Document layout detection data:
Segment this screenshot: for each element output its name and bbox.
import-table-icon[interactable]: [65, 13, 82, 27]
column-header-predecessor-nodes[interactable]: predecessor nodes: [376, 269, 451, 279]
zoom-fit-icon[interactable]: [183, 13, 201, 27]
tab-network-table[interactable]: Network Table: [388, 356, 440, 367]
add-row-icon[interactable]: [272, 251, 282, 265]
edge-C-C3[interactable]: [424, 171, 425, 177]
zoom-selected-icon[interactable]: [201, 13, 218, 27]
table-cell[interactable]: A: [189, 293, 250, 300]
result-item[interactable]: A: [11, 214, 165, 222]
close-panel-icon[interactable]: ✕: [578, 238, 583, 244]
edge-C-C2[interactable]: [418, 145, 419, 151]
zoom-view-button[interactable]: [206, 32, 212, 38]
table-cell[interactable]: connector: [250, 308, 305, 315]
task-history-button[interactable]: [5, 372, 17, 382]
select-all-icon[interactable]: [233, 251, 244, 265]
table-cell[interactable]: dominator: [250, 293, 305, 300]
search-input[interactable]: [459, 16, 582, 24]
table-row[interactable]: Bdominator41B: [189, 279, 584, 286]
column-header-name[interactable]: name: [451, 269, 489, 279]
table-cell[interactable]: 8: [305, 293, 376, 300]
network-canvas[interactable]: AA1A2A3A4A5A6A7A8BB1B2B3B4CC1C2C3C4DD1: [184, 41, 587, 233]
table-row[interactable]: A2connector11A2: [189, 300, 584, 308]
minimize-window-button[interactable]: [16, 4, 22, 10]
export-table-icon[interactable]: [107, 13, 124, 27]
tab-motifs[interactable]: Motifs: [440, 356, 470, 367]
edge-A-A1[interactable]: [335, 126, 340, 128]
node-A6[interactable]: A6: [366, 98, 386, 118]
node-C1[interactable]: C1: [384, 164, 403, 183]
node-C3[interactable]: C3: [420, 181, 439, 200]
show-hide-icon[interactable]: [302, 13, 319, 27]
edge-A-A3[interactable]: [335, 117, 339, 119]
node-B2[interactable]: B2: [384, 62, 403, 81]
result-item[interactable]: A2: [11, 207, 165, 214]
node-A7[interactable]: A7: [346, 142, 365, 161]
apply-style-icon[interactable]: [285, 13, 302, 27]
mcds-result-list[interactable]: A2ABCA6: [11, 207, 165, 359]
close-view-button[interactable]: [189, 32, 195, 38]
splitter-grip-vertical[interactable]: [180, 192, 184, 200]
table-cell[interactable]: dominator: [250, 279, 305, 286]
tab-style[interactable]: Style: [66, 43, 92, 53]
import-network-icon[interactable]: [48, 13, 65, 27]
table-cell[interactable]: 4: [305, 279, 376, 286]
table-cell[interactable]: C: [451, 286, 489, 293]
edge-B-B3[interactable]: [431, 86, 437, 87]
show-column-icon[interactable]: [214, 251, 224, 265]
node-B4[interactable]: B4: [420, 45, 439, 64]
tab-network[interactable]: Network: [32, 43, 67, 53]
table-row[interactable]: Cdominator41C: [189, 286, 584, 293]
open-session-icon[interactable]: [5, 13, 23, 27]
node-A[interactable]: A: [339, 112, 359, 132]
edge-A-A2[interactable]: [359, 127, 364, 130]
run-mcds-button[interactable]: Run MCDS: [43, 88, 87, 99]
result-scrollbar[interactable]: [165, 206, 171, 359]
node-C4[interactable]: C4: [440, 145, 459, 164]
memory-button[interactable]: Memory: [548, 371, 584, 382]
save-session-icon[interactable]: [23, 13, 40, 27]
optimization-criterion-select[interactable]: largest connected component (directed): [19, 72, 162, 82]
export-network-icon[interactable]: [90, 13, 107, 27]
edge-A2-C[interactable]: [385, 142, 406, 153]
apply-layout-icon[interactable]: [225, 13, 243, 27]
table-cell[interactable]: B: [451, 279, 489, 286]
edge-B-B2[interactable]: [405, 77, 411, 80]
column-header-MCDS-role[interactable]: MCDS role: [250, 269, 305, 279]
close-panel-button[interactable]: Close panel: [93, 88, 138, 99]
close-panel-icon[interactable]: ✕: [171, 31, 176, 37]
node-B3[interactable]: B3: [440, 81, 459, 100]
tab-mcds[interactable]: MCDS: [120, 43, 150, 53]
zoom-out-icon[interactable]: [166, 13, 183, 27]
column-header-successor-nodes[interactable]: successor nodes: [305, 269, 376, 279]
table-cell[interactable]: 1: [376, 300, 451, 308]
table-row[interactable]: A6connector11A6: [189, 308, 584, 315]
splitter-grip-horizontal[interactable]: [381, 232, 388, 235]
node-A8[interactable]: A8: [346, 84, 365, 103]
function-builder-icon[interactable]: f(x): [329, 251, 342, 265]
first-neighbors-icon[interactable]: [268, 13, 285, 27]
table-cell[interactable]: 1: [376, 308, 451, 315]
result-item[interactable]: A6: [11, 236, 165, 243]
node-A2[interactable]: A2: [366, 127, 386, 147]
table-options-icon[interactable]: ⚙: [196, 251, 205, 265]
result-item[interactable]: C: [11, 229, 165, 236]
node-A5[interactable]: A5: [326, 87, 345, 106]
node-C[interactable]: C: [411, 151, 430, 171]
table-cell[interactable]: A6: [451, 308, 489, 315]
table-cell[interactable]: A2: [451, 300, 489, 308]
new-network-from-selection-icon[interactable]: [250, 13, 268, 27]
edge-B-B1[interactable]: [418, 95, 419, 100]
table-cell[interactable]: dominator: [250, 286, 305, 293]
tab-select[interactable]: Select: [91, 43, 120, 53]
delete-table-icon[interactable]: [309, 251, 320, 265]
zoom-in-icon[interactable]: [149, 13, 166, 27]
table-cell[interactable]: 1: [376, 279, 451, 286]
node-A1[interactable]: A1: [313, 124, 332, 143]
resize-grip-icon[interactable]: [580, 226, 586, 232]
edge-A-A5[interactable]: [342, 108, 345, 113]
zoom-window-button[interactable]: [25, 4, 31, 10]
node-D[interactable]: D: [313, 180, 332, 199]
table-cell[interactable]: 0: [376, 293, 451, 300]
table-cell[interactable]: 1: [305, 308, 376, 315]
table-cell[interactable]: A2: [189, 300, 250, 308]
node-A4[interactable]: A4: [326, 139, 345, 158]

◆ Work to complete:
Word for word, give the records again.

◆ The answer:
Segment this screenshot: for each element output its name and bbox.
import-table-icon[interactable]: [65, 13, 82, 27]
column-header-predecessor-nodes[interactable]: predecessor nodes: [376, 269, 451, 279]
zoom-fit-icon[interactable]: [183, 13, 201, 27]
tab-network-table[interactable]: Network Table: [388, 356, 440, 367]
add-row-icon[interactable]: [272, 251, 282, 265]
edge-C-C3[interactable]: [424, 171, 425, 177]
zoom-selected-icon[interactable]: [201, 13, 218, 27]
table-cell[interactable]: A: [189, 293, 250, 300]
result-item[interactable]: A: [11, 214, 165, 222]
close-panel-icon[interactable]: ✕: [578, 238, 583, 244]
edge-C-C2[interactable]: [418, 145, 419, 151]
zoom-view-button[interactable]: [206, 32, 212, 38]
table-cell[interactable]: connector: [250, 308, 305, 315]
task-history-button[interactable]: [5, 372, 17, 382]
select-all-icon[interactable]: [233, 251, 244, 265]
table-cell[interactable]: dominator: [250, 293, 305, 300]
search-input[interactable]: [459, 16, 582, 24]
table-row[interactable]: Bdominator41B: [189, 279, 584, 286]
column-header-name[interactable]: name: [451, 269, 489, 279]
table-cell[interactable]: 8: [305, 293, 376, 300]
network-canvas[interactable]: AA1A2A3A4A5A6A7A8BB1B2B3B4CC1C2C3C4DD1: [184, 41, 587, 233]
table-row[interactable]: A2connector11A2: [189, 300, 584, 308]
minimize-window-button[interactable]: [16, 4, 22, 10]
export-table-icon[interactable]: [107, 13, 124, 27]
tab-motifs[interactable]: Motifs: [440, 356, 470, 367]
edge-A-A1[interactable]: [335, 126, 340, 128]
node-A6[interactable]: A6: [366, 98, 386, 118]
node-C1[interactable]: C1: [384, 164, 403, 183]
node-C3[interactable]: C3: [420, 181, 439, 200]
show-hide-icon[interactable]: [302, 13, 319, 27]
edge-A-A3[interactable]: [335, 117, 339, 119]
node-B2[interactable]: B2: [384, 62, 403, 81]
result-item[interactable]: A2: [11, 207, 165, 214]
node-A7[interactable]: A7: [346, 142, 365, 161]
apply-style-icon[interactable]: [285, 13, 302, 27]
mcds-result-list[interactable]: A2ABCA6: [11, 207, 165, 359]
close-view-button[interactable]: [189, 32, 195, 38]
splitter-grip-vertical[interactable]: [180, 192, 184, 200]
table-cell[interactable]: dominator: [250, 279, 305, 286]
tab-style[interactable]: Style: [66, 43, 92, 53]
import-network-icon[interactable]: [48, 13, 65, 27]
table-cell[interactable]: 4: [305, 279, 376, 286]
table-cell[interactable]: C: [451, 286, 489, 293]
edge-B-B3[interactable]: [431, 86, 437, 87]
show-column-icon[interactable]: [214, 251, 224, 265]
node-B4[interactable]: B4: [420, 45, 439, 64]
tab-network[interactable]: Network: [32, 43, 67, 53]
table-row[interactable]: Cdominator41C: [189, 286, 584, 293]
open-session-icon[interactable]: [5, 13, 23, 27]
node-A[interactable]: A: [339, 112, 359, 132]
edge-A-A2[interactable]: [359, 127, 364, 130]
run-mcds-button[interactable]: Run MCDS: [43, 88, 87, 99]
result-scrollbar[interactable]: [165, 206, 171, 359]
node-C4[interactable]: C4: [440, 145, 459, 164]
memory-button[interactable]: Memory: [548, 371, 584, 382]
save-session-icon[interactable]: [23, 13, 40, 27]
optimization-criterion-select[interactable]: largest connected component (directed): [19, 72, 162, 82]
export-network-icon[interactable]: [90, 13, 107, 27]
edge-A2-C[interactable]: [385, 142, 406, 153]
apply-layout-icon[interactable]: [225, 13, 243, 27]
table-cell[interactable]: B: [451, 279, 489, 286]
edge-B-B2[interactable]: [405, 77, 411, 80]
column-header-MCDS-role[interactable]: MCDS role: [250, 269, 305, 279]
close-panel-button[interactable]: Close panel: [93, 88, 138, 99]
close-panel-icon[interactable]: ✕: [171, 31, 176, 37]
node-B3[interactable]: B3: [440, 81, 459, 100]
tab-mcds[interactable]: MCDS: [120, 43, 150, 53]
zoom-out-icon[interactable]: [166, 13, 183, 27]
column-header-successor-nodes[interactable]: successor nodes: [305, 269, 376, 279]
table-cell[interactable]: 1: [376, 300, 451, 308]
table-row[interactable]: A6connector11A6: [189, 308, 584, 315]
splitter-grip-horizontal[interactable]: [381, 232, 388, 235]
node-A8[interactable]: A8: [346, 84, 365, 103]
function-builder-icon[interactable]: f(x): [329, 251, 342, 265]
first-neighbors-icon[interactable]: [268, 13, 285, 27]
table-cell[interactable]: 1: [376, 308, 451, 315]
result-item[interactable]: A6: [11, 236, 165, 243]
node-A2[interactable]: A2: [366, 127, 386, 147]
table-options-icon[interactable]: ⚙: [196, 251, 205, 265]
result-item[interactable]: C: [11, 229, 165, 236]
node-A5[interactable]: A5: [326, 87, 345, 106]
node-C[interactable]: C: [411, 151, 430, 171]
table-cell[interactable]: A6: [451, 308, 489, 315]
table-cell[interactable]: A2: [451, 300, 489, 308]
new-network-from-selection-icon[interactable]: [250, 13, 268, 27]
edge-B-B1[interactable]: [418, 95, 419, 100]
table-cell[interactable]: dominator: [250, 286, 305, 293]
tab-select[interactable]: Select: [91, 43, 120, 53]
delete-table-icon[interactable]: [309, 251, 320, 265]
zoom-in-icon[interactable]: [149, 13, 166, 27]
table-cell[interactable]: 1: [376, 279, 451, 286]
node-A1[interactable]: A1: [313, 124, 332, 143]
resize-grip-icon[interactable]: [580, 226, 586, 232]
edge-A-A5[interactable]: [342, 108, 345, 113]
zoom-window-button[interactable]: [25, 4, 31, 10]
node-D[interactable]: D: [313, 180, 332, 199]
table-cell[interactable]: 0: [376, 293, 451, 300]
table-cell[interactable]: 1: [305, 308, 376, 315]
table-cell[interactable]: A2: [189, 300, 250, 308]
node-A4[interactable]: A4: [326, 139, 345, 158]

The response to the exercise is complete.